🤖 AI Summary
This work addresses the limitations of existing video reasoning methods, which often overlook critical visual cues and struggle to model complex temporal dynamics and causal relationships during chain-of-thought (CoT) reasoning. To overcome these challenges, we propose a vision-text interleaved CoT reasoning framework that dynamically aligns reasoning steps with corresponding video frames. We further introduce a novel OCR-driven mechanism for compressing CoT supervision signals, substantially improving reasoning efficiency on long videos. Additionally, we construct a high-quality multimodal CoT dataset and develop an automated annotation pipeline.

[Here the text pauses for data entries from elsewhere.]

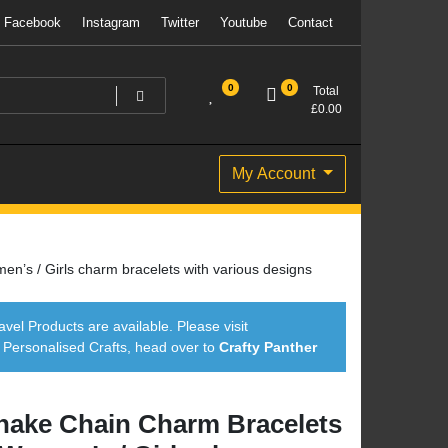
Facebook
Instagram
Twitter
Youtube
Contact
0
0
Total
£
0.00
My Account
’s / Girls charm bracelets with various designs
avel Products are available. Please visit
ersonalised Crafts, head over to
Crafty Panther
nake Chain Charm Bracelets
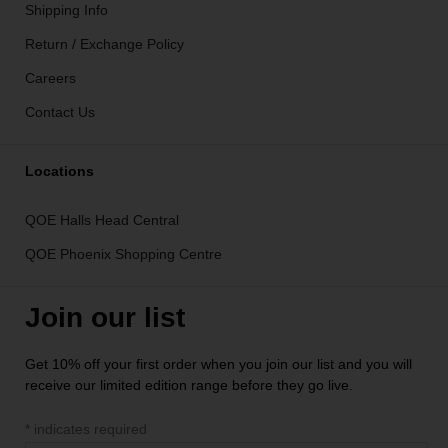
Shipping Info
Return / Exchange Policy
Careers
Contact Us
Locations
QOE Halls Head Central
QOE Phoenix Shopping Centre
Join our list
Get 10% off your first order when you join our list and you will
receive our limited edition range before they go live.
*
indicates required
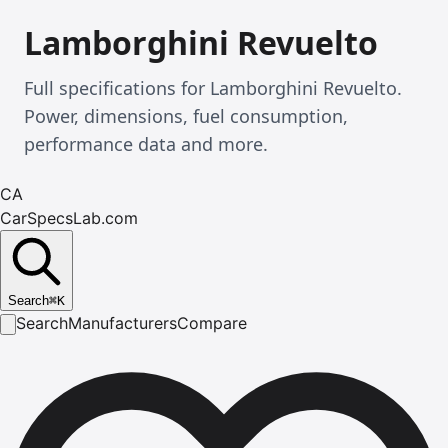
Lamborghini Revuelto
Full specifications for Lamborghini Revuelto.
Power, dimensions, fuel consumption,
performance data and more.
CA
CarSpecsLab.com
Search
⌘
K
Search
Manufacturers
Compare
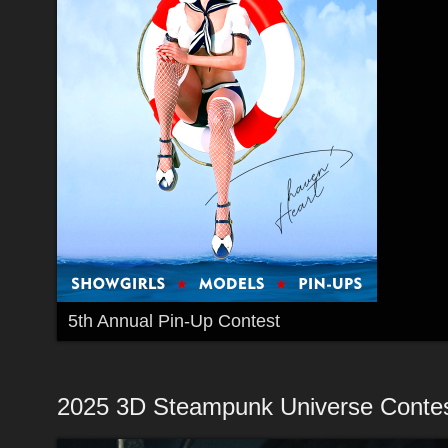
5th Annual Pin-Up Contest
2025 3D Steampunk Universe Conte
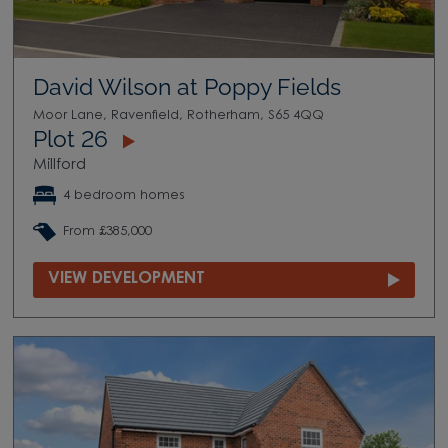
David Wilson at Poppy Fields
Moor Lane, Ravenfield, Rotherham, S65 4QQ
Plot 26
Millford
4 bedroom homes
From £385,000
VIEW DEVELOPMENT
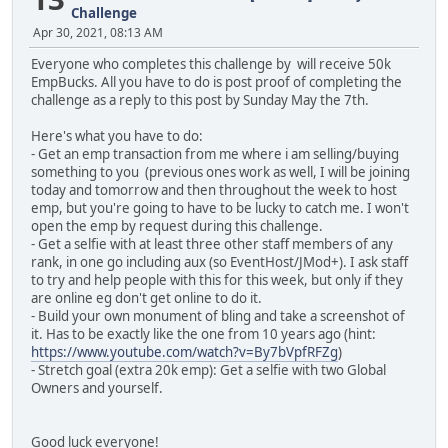
Challenge
Apr 30, 2021, 08:13 AM
Everyone who completes this challenge by will receive 50k
EmpBucks. All you have to do is post proof of completing the
challenge as a reply to this post by Sunday May the 7th.
Here's what you have to do:
- Get an emp transaction from me where i am selling/buying
something to you (previous ones work as well, I will be joining
today and tomorrow and then throughout the week to host
emp, but you're going to have to be lucky to catch me. I won't
open the emp by request during this challenge.
- Get a selfie with at least three other staff members of any
rank, in one go including aux (so EventHost/JMod+). I ask staff
to try and help people with this for this week, but only if they
are online eg don't get online to do it.
- Build your own monument of bling and take a screenshot of
it. Has to be exactly like the one from 10 years ago (hint:
https://www.youtube.com/watch?v=By7bVpfRFZg
)
- Stretch goal (extra 20k emp): Get a selfie with two Global
Owners and yourself.
Good luck everyone!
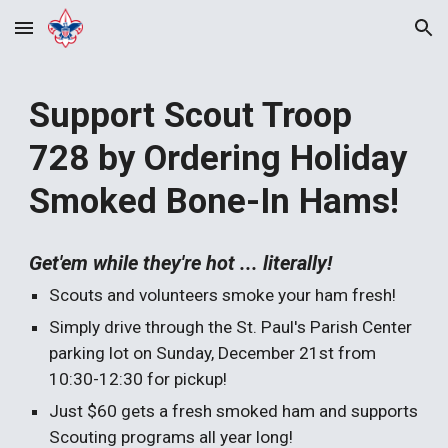
Skip to main content
Skip to navigation
Support Scout Troop
728 by Ordering Holiday
Smoked Bone-In Hams!
Get'em while they're hot ... literally!
Scouts and volunteers smoke your ham fresh!
Simply drive through the St. Paul's Parish Center
parking lot on Sunday, December 21st from
10:30-12:30 for pickup!
Just $60 gets a fresh smoked ham and supports
Scouting programs all year long!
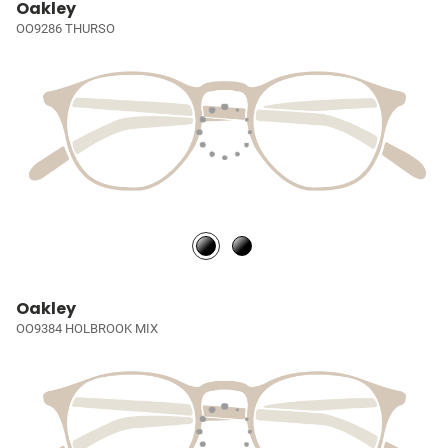
Oakley
OO9286 THURSO
Oakley
OO9384 HOLBROOK MIX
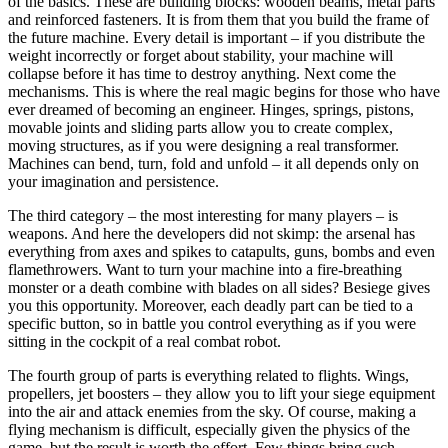
of the basics. These are building blocks: wooden beams, metal parts
and reinforced fasteners. It is from them that you build the frame of
the future machine. Every detail is important – if you distribute the
weight incorrectly or forget about stability, your machine will
collapse before it has time to destroy anything. Next come the
mechanisms. This is where the real magic begins for those who have
ever dreamed of becoming an engineer. Hinges, springs, pistons,
movable joints and sliding parts allow you to create complex,
moving structures, as if you were designing a real transformer.
Machines can bend, turn, fold and unfold – it all depends only on
your imagination and persistence.
The third category – the most interesting for many players – is
weapons. And here the developers did not skimp: the arsenal has
everything from axes and spikes to catapults, guns, bombs and even
flamethrowers. Want to turn your machine into a fire-breathing
monster or a death combine with blades on all sides? Besiege gives
you this opportunity. Moreover, each deadly part can be tied to a
specific button, so in battle you control everything as if you were
sitting in the cockpit of a real combat robot.
The fourth group of parts is everything related to flights. Wings,
propellers, jet boosters – they allow you to lift your siege equipment
into the air and attack enemies from the sky. Of course, making a
flying mechanism is difficult, especially given the physics of the
game, but the result is worth the effort. Few things bring such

Under identical model scales, our approach achieves state-of-the-art performance while significantly accelerating training convergence and reducing inference overhead.
📝 Abstract
Video reasoning aims to understand complex temporal events and causal relationships within videos. Recently, Chain-of-Thought (CoT) has been introduced to this field to enhance reasoning accuracy. However, existing CoT-based video reasoning methods primarily rely on text-only information for logical deduction, overlooking critical visual information during the inference process. Inspired by the human cognitive mechanism of reviewing visual segments during inference, we propose VTI-CoT, a Visual-Textual Interleaved CoT framework. VTI-CoT integrates textual reasoning steps with corresponding visual frames. Given the scarcity of visual-textual interleaved CoT in existing datasets, we develop an automated annotation pipeline to construct high-quality multimodal CoT data. Further, reasoning over long-form videos entails increasingly long CoT token sequences, which severely hinders training convergence and efficiency. To address this, we employ Optical Character Recognition (OCR)-based compression techniques to compress CoT supervision signals into a single canvas. Experimental results demonstrate that VTI-CoT achieves state-of-the-art performance among models of the same parameter scale while significantly improving training efficiency.